When I begin a unit where the anchor text is a complex one (i.e., The Odyssey, Hamlet, The Great Gatsby, etc.) I scrawl across my whiteboard EMBRACE YOUR CONFUSION. Yes, this is a phrase I have borrowed (stolen?) from Kelly Gallagher, the educator who has ignited an inferno inside of me for teaching, at the high school level, reading and writing (SEE Embracing Complex Texts). I want to guide students to become effective, engaged readers. I have gone so far as to use the phrase “Man Your Oars!” to high school freshmen as they embark on the journey of The Odyssey. In fact, I extend the metaphor throughout the unit by illustrating that ‘manning your oars’ means each student is responsible for reading, discussing, re-reading, discovering, and applying the most important ideas (or themes) to personal, real-life experiences. Furthermore, students can hold each other accountable when asked (or forced as my students may quip under their breath) to collaborate by reminding each to “Man Your Oar!” On a side note, as a class we will use the twitter hash-tag #manyouroars to promote a blended experience and move the classroom beyond the walls of room #452.
Accessing, acquiring, and building background knowledge for a complex text certainly seems overwhelming and daunting, maybe even a bit tricky, particularly, given the wide-ranging demographics and life experiences of all students. I begin by deciding what I want my students to experience while they read and as a result of reading the complex text. Keep in mind, these are two fundamental layers of the reading experience: the processing during the reading and the analysis, interpretation, and application post-reading.
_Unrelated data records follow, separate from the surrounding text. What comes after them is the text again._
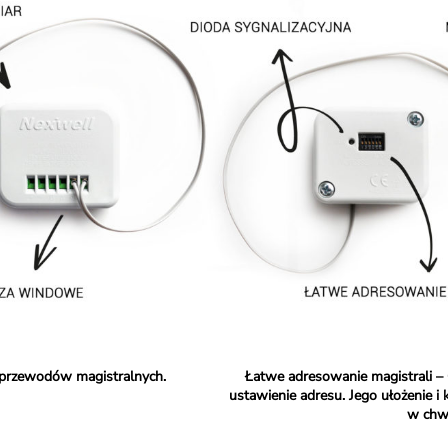
przewodów magistralnych.
Łatwe adresowanie magistrali –
ustawienie adresu. Jego ułożenie i
w chwi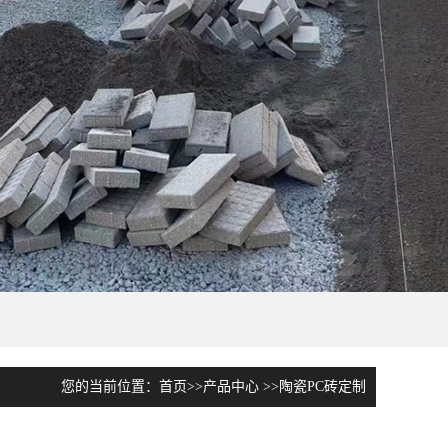
您的当前位置：
首页
>>
产品中心
>>
陶瓷PC砖定制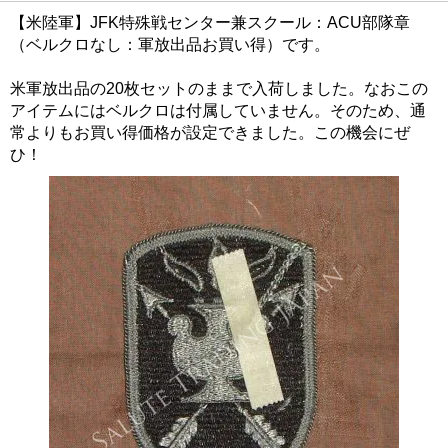
【米陸軍】JFK特殊戦センター兼スクール：ACU部隊章
（ベルクロなし：軍放出品お買い得）です。
米軍放出品の20枚セットのままで入荷しました。なおこの
アイテムにはベルクロは付属していません。そのため、通
常よりもお買い得価格が設定できました。この機会にぜ
ひ！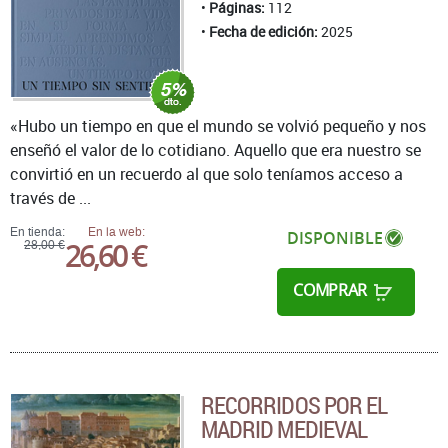
Páginas:
112
Fecha de edición:
2025
«Hubo un tiempo en que el mundo se volvió pequeño y nos
enseñó el valor de lo cotidiano. Aquello que era nuestro se
convirtió en un recuerdo al que solo teníamos acceso a
través de ...
En tienda:
En la web:
DISPONIBLE
26,60 €
28,00 €
COMPRAR
RECORRIDOS POR EL
MADRID MEDIEVAL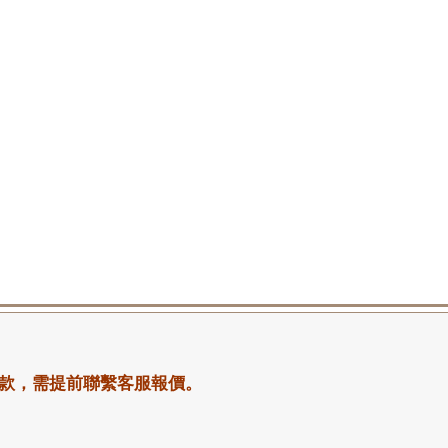
款，需提前聯繫客服報價。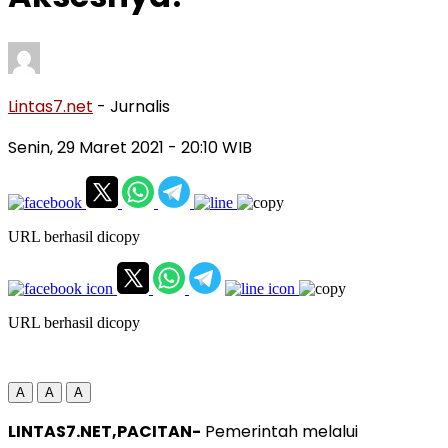
Lintas7.net
- Jurnalis
Senin, 29 Maret 2021
- 20:10 WIB
URL berhasil dicopy
URL berhasil dicopy
A
A
A
LINTAS7.NET,PACITAN-
Pemerintah melalui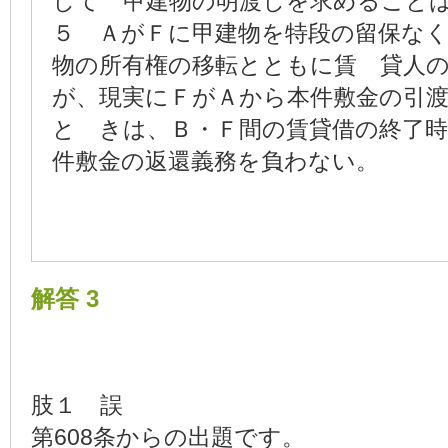
して 甲建物の明渡しを求めること
５ ＡがＦに甲建物を特段の留保な
物の所有権の移転とともに賃 貸人
が、現実にＦがＡから本件敷金の引
と きは、Ｂ・Ｆ間の賃貸借の終了
件敷金の返還義務を負わない。
解答 3
肢１ 誤
第608条からの出題です。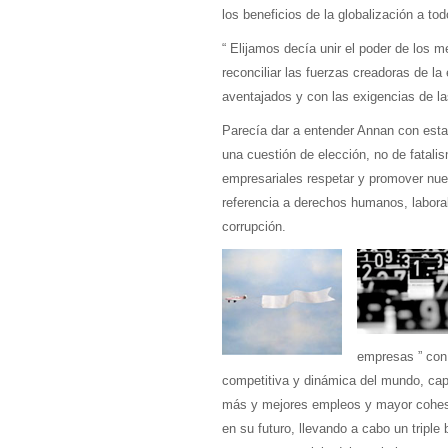
los beneficios de la globalización a t
“ Elijamos decía unir el poder de los m
reconciliar las fuerzas creadoras de 
aventajados y con las exigencias de la
Parecía dar a entender Annan con estas
una cuestión de elección, no de fatali
empresariales respetar y promover nue
referencia a derechos humanos, labora
corrupción.
empresas ” con 
competitiva y dinámica del mundo, ca
más y mejores empleos y mayor cohesión
en su futuro, llevando a cabo un tripl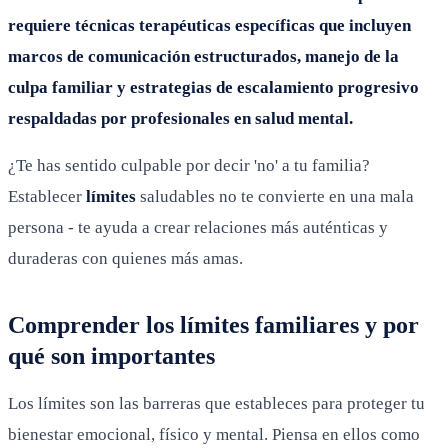
requiere técnicas terapéuticas específicas que incluyen
marcos de comunicación estructurados, manejo de la
culpa familiar y estrategias de escalamiento progresivo
respaldadas por profesionales en salud mental.
¿Te has sentido culpable por decir 'no' a tu familia?
Establecer
límites
saludables no te convierte en una mala
persona - te ayuda a crear relaciones más auténticas y
duraderas con quienes más amas.
Comprender los límites familiares y por
qué son importantes
Los límites son las barreras que estableces para proteger tu
bienestar emocional, físico y mental. Piensa en ellos como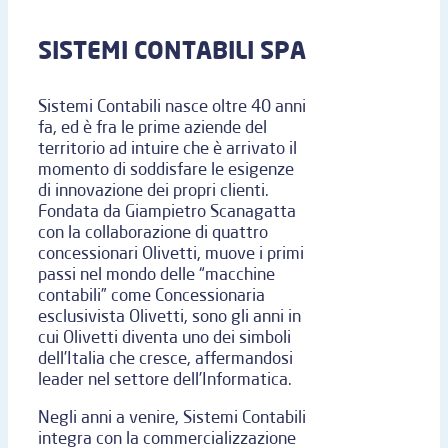
SISTEMI CONTABILI SPA
Sistemi Contabili nasce oltre 40 anni
fa, ed è fra le prime aziende del
territorio ad intuire che è arrivato il
momento di soddisfare le esigenze
di innovazione dei propri clienti.
Fondata da Giampietro Scanagatta
con la collaborazione di quattro
concessionari Olivetti, muove i primi
passi nel mondo delle “macchine
contabili” come Concessionaria
esclusivista Olivetti, sono gli anni in
cui Olivetti diventa uno dei simboli
dell’Italia che cresce, affermandosi
leader nel settore dell’Informatica.
Negli anni a venire, Sistemi Contabili
integra con la commercializzazione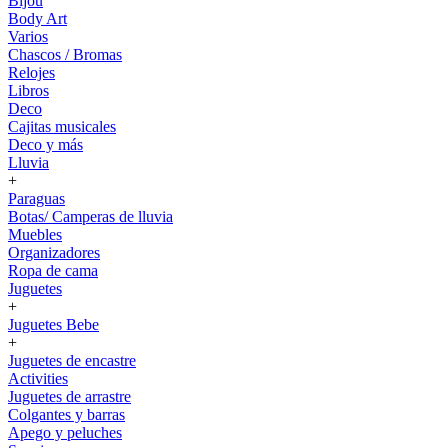
Bijou
Body Art
Varios
Chascos / Bromas
Relojes
Libros
Deco
Cajitas musicales
Deco y más
Lluvia
+
Paraguas
Botas/ Camperas de lluvia
Muebles
Organizadores
Ropa de cama
Juguetes
+
Juguetes Bebe
+
Juguetes de encastre
Activities
Juguetes de arrastre
Colgantes y barras
Apego y peluches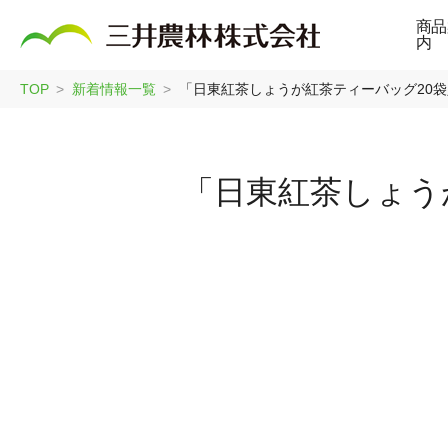
商品
内
TOP
新着情報一覧
「日東紅茶しょうが紅茶ティーバッグ20袋
「日東紅茶しょう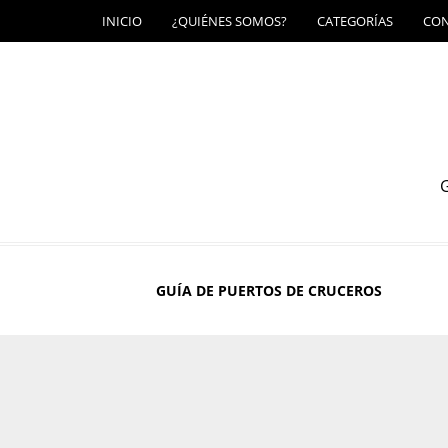
INICIO
¿QUIÉNES SOMOS?
CATEGORÍAS
CO
G
GUÍA DE PUERTOS DE CRUCEROS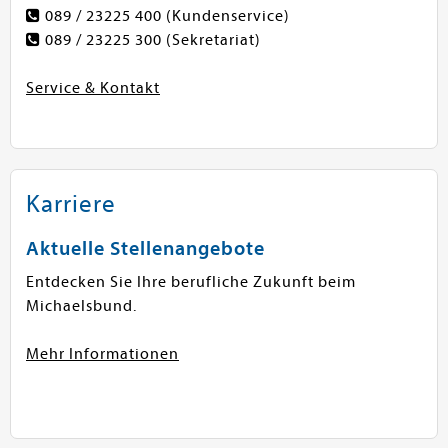
089 / 23225 400
(Kundenservice)
089 / 23225 300
(Sekretariat)
Service & Kontakt
Karriere
Aktuelle Stellenangebote
Entdecken Sie Ihre berufliche Zukunft beim
Michaelsbund.
Mehr Informationen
Addressing these fundamental layers of the reading process will produce a positive, engaging reading experience, but before that happens we must set the scene for success by building background knowledge.
Whether I have been using an anchor text for many years or, in contrast, am using it for the first time, I might ask myself (or my colleagues…they are priceless resources of information!!!) one or more of the following four questions, as I am certain all educators do:
- What is the point of using this anchor text?
- What value does reading this anchor text have to the modern teenager?
- Why are we reading this anchor text?
- In the end, what lasting experience will students have after reading the text?
With these questions, and possible solutions, in mind, I choose four or five major ideas the anchor text will likely illustrate to most engaged readers. For example, The Odyssey presents ideas of loyalty, fate, free-will, leadership, pride, courage, and heroism (among others). After choosing four or five of these big ideas – and this is where Gallagher’s work comes back into play – I will ask students to conduct a web-search with multiple layers. First, students need to understand the meaning of these big ideas in the context of metaphor and literature. Second, students will find multiple examples of these big ideas across genres. As a third layer, I may add to the search, as seen in The Odyssey, the requirement for students to research, understand, and apply literary terms such epic and epic hero. Another layer may include research of the author, including the time and place the author lived showing the influences to the ideologies and philosophies presented in the literature.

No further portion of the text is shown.